Ben Bernanke and the Federal Reserve face a number of very difficult challenges in the years ahead. They include:
• Resisting pressure to monetize deficits, which would eventually cause high inflation.
• Implementing an exit strategy from the massive monetary easing of the past year.
• Maintaining the Fed's independence, which has been compromised by the direct and indirect bailout of financial institutions and congressional attempts to micromanage the central bank.
• Properly calculating asset prices and the risk of asset bubbles according to the Taylor rule, an important guideline central banks use to set interest rates.
• Supervising and regulating the financial system more effectively, particularly in the role of "systemic risk" regulator.
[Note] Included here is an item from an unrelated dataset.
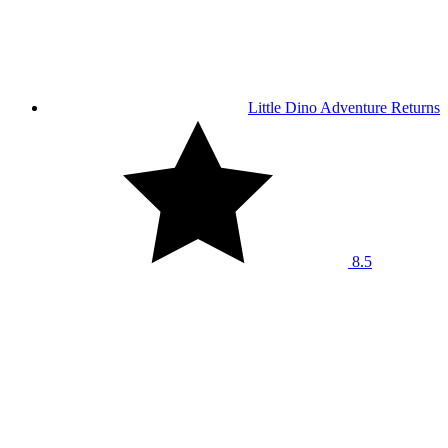
Little Dino Adventure Returns
8.5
From 2002 to 2006, the Fed moved slowly because the recovery appeared anemic and because of significant deflationary pressures. This time around, the recession is more severe—unemployment is at 9.8% and is expected to peak above 10%, and we are experiencing actual deflation. Therefore, the incentive not to exit too soon will be greater and the risk of creating another bubble is greater. Indeed, the sharp increase in the stock market and commodities, and narrowing of credit spreads since March, are partly due to a wall of global liquidity chasing assets and already causing asset inflation.
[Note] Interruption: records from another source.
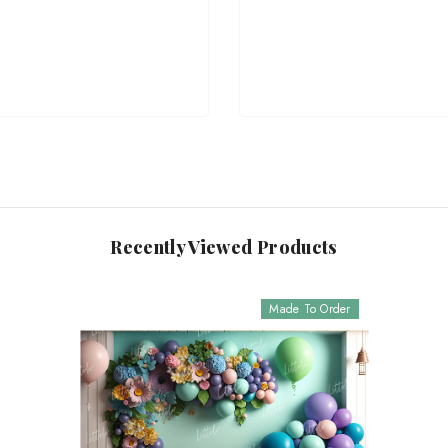
Recently Viewed Products
Made To Order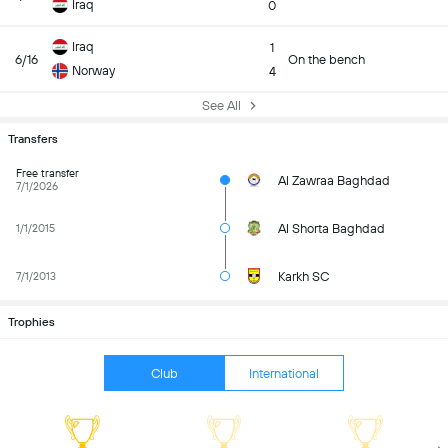
Iraq
0
Iraq
1
6/16
On the bench
Norway
4
See All
Transfers
Free transfer
Al Zawraa Baghdad
7/1/2026
Al Shorta Baghdad
1/1/2015
Karkh SC
7/1/2013
Trophies
Club
International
Over time, once the fed-funds rate is normalized, incorporating asset prices into monetary policy making is also necessary to ensure financial stability. While it is correct that the fed-funds rates may not be the most effective instrument at controlling asset and credit bubbles, excessively cheap money is always a source of such bubbles. So faster normalization of the fed-funds rate will eventually be important.
The Fed also needs a greater regulatory backbone. The Fed had the power to regulate mortgage markets but failed to use this power out of a misplaced deference to laissez-faire attitudes and Wall Street. Regulating mortgage markets requires a careful balance: short-term regulatory forbearance to avoid a greater credit crunch, along with medium-term countercyclical supervisory actions in order to prevent the emergence of further asset and credit bubbles.
Establishing financial stability—in addition to price stability and growth—is the essential role of the central bank. Achieving this goal in a way that avoids moral-hazard distortions, as with the too-big-to-fail finance institutions, and prevents another bubble in the next years will surely be one of the greatest challenges ever faced by the Fed.